Task requirements: The material below is to be copied exactly from the line with "Santiago Vidal al" up to and including the line with "Benzer Konular", with nothing else kept and no pictures.

Data records:
+++++

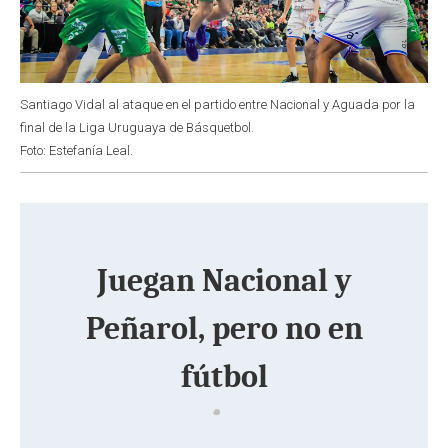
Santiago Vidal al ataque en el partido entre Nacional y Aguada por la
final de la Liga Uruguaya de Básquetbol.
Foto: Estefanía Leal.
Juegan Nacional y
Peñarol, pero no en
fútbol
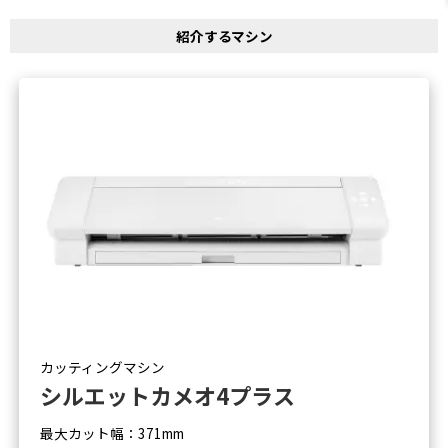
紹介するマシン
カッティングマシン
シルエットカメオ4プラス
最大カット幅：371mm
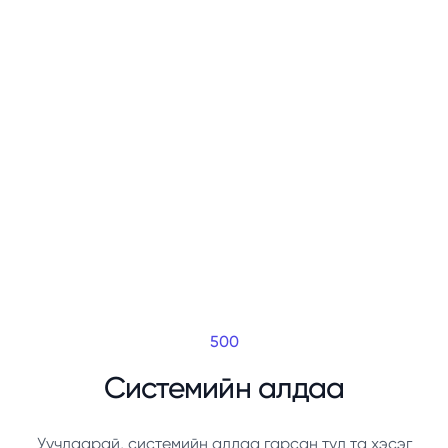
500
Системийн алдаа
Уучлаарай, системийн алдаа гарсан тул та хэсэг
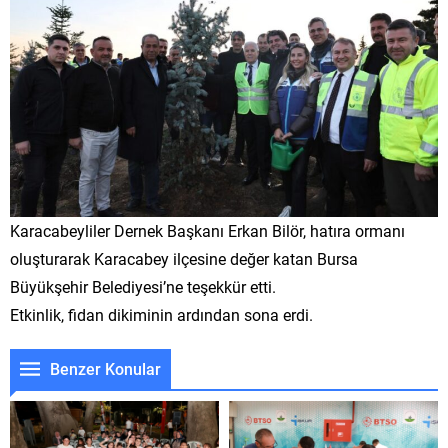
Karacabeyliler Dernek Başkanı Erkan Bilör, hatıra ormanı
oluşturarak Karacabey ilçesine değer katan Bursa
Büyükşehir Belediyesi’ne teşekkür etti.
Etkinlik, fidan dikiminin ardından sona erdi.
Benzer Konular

+++++

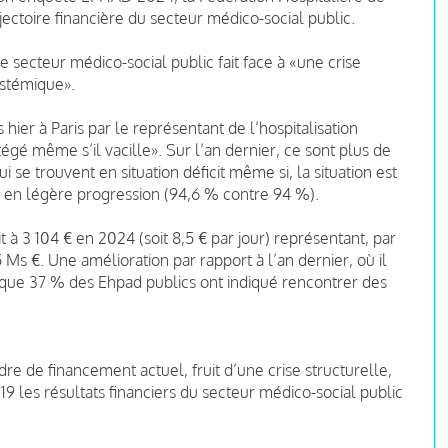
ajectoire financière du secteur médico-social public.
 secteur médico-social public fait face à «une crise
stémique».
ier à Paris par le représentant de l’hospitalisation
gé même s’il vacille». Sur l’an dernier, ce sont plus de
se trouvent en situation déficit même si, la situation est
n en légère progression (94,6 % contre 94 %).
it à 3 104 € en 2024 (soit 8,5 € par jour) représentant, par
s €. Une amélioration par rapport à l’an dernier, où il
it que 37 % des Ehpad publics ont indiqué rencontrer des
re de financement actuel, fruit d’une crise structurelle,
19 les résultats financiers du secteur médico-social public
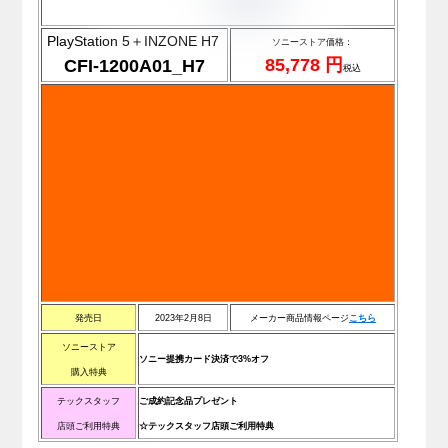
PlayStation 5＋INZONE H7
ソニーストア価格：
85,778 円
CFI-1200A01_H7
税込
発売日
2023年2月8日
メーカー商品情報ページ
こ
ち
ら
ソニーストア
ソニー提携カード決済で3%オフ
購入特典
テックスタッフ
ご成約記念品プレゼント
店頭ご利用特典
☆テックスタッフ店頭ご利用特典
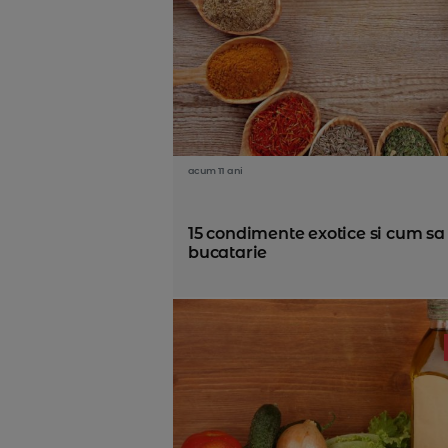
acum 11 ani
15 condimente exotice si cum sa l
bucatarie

+++++

Solved problem:
Santiago Vidal al ataque en el partido entre Nacional y Aguada por la
final de la Liga Uruguaya de Básquetbol.
Foto: Estefanía Leal.
Juegan Nacional y
Peñarol, pero no en
fútbol
紹介するマシン
カッティングマシン
シルエットカメオ4プラス
最大カット幅：371mm
500
Системийн алдаа
Уучлаарай, системийн алдаа гарсан тул та хэсэг
Karacabeyliler Dernek Başkanı Erkan Bilör, hatıra ormanı
oluşturarak Karacabey ilçesine değer katan Bursa
Büyükşehir Belediyesi’ne teşekkür etti.
Etkinlik, fidan dikiminin ardından sona erdi.
Benzer Konular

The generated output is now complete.